→ Task objective
All lines in the entries below that hold "Votre" make up the answer.
··· Dataset excerpts
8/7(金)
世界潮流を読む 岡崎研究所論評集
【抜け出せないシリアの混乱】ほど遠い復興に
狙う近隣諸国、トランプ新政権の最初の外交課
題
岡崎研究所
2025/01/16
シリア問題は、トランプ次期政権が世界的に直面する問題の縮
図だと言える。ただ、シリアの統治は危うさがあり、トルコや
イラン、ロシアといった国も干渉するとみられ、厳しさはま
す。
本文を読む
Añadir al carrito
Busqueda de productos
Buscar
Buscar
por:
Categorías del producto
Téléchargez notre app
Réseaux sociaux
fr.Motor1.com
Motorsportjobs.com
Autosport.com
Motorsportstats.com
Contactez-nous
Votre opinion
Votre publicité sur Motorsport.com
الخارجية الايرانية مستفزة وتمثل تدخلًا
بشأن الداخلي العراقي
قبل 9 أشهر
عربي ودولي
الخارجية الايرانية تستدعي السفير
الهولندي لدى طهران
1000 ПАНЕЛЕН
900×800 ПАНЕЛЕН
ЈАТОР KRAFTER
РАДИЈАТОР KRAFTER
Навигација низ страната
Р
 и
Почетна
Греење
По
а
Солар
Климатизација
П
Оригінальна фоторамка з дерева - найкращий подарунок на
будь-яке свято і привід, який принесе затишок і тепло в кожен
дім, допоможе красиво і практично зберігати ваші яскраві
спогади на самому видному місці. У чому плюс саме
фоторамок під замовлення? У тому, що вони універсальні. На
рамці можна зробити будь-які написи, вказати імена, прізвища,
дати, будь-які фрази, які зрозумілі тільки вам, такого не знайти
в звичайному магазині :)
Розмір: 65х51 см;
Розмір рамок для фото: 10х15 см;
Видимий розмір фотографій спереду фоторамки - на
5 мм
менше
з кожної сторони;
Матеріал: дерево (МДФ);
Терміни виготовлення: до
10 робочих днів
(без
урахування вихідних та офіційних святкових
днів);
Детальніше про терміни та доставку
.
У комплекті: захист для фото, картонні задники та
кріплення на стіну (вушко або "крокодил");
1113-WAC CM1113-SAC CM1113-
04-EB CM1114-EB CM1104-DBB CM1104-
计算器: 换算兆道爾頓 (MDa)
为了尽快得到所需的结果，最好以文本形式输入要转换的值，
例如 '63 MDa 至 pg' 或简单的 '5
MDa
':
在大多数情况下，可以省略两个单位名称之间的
······
→ Exercise solution
Votre opinion
Votre publicité sur Motorsport.com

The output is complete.